Fear.
I have a fear of
control. I don't want control, nor am I born with a sense of control, nor do I want control thrust upon me. I'm not a natural leader, but I make a pretty damn good sidekick
or a second-in-command, as long as the commander doesn't fall off a cliff or anything.
I have a
tremendous fear and love of
Nothingness. The Black Void known as Outer Space. I love to stare out at night into the sky, just thinking there's nothing out there...and I get this gut-wrenching, hollow, choking feeling every time I do. But I can't avoid it. It's so entrancing, yet terrible.
The fear of being
lost. Lost, and nowhere to go. No home. No family. Nothing familiar. Surrounded by strangers. Human-sized mazes freak me out.
The fear of
drowning. I had a traumatizing experience, where I nearly drowned due to an overly-large woman sitting on a tube. It was on the Lazy River, and traffic was extreme, so I decided to go under and swim to find a less jammed up place.
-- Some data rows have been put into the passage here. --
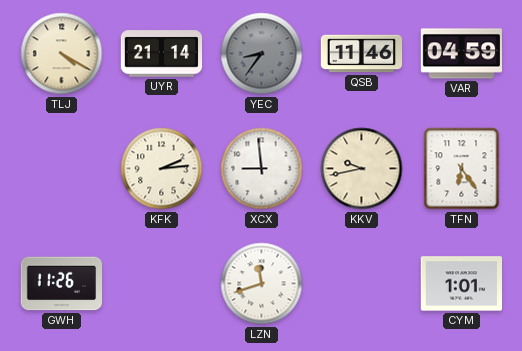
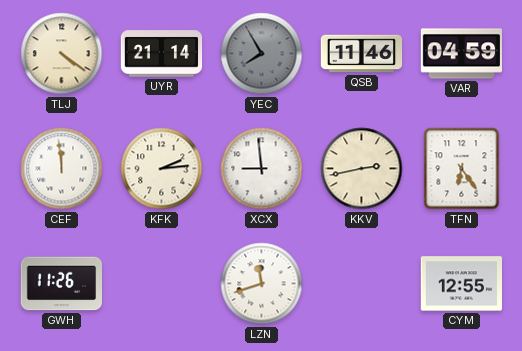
TLJ: 4:20 -> 4:21
YEC: 8:36 -> 7:55
CEF: none -> 11:59
KKV: 9:43 -> 2:43
CYM: 1:01 -> 12:55
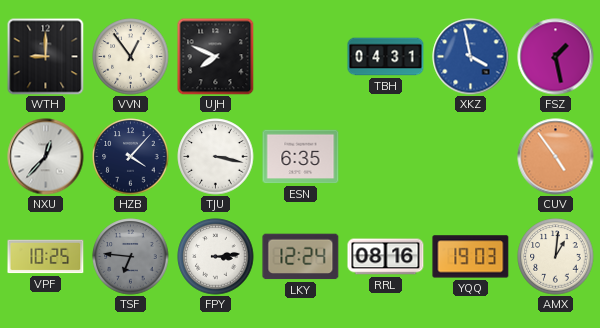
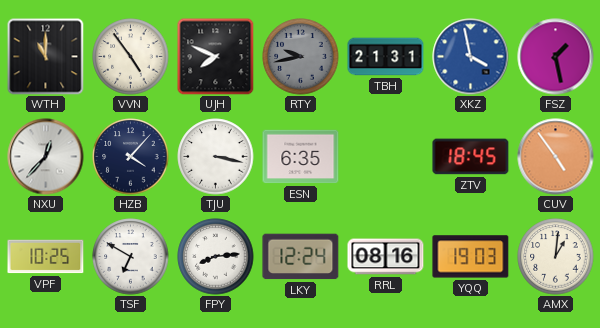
WTH: 9:00 -> 11:00
VVN: 12:54 -> 4:54
RTY: none -> 9:43
TBH: 04:31 -> 21:31
ZTV: none -> 18:45
TSF: 6:46 -> 6:50
TSF dial: grey -> white
FPY: 3:14 -> 8:14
Since I can hold my breath for a maximum of 2 minutes, I swam and swam under everyone. Unfortunately, there were no openings, and I had already gone too far to go back. Frantically, I began to swim, and I began to feel the awful urge to just suck in water. My vision turned blurry, and with a push I tried to break to the surface for air. Bad choice, 'cause I was directly beneath this "horizontally priviledged" lady. I finally managed to push her aside, and she gave me the EYE, only drawn out longer and more pissed off. It was rather funny.